(Saved data entries)
◆ ◆ ◆ ◆ ◆

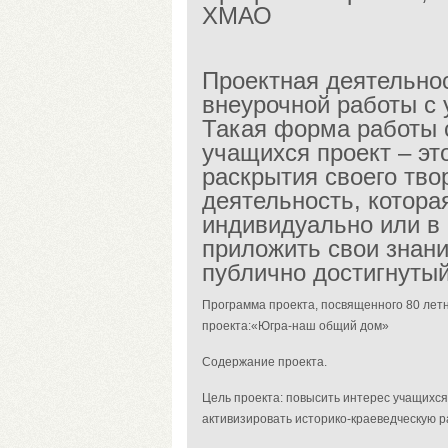
ХМАО
Проектная деятельно
внеурочной работы с
Такая форма работы 
учащихся проект – э
раскрытия своего тво
деятельность, котора
индивидуально или в 
приложить свои знани
публично достигнутый
Программа проекта, посвященного 80 лет
проекта:
«Югра-наш общий дом»
Содержание проекта.
Цель проекта
: повысить интерес учащихся
активизировать историко-краеведческую р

◆ ◆ ◆ ◆ ◆

» ABOUT THIS EXERCISE
With the line that contains "учащихся проект – э" as the first and the final line of the data as the last, repeat every line in that span exactly.

» TASK OUTPUT
учащихся проект – э
раскрытия своего тво
деятельность, котора
индивидуально или в 
приложить свои знани
публично достигнутый
Программа проекта, посвященного 80 лет
проекта:
«Югра-наш общий дом»
Содержание проекта.
Цель проекта
: повысить интерес учащихся
активизировать историко-краеведческую р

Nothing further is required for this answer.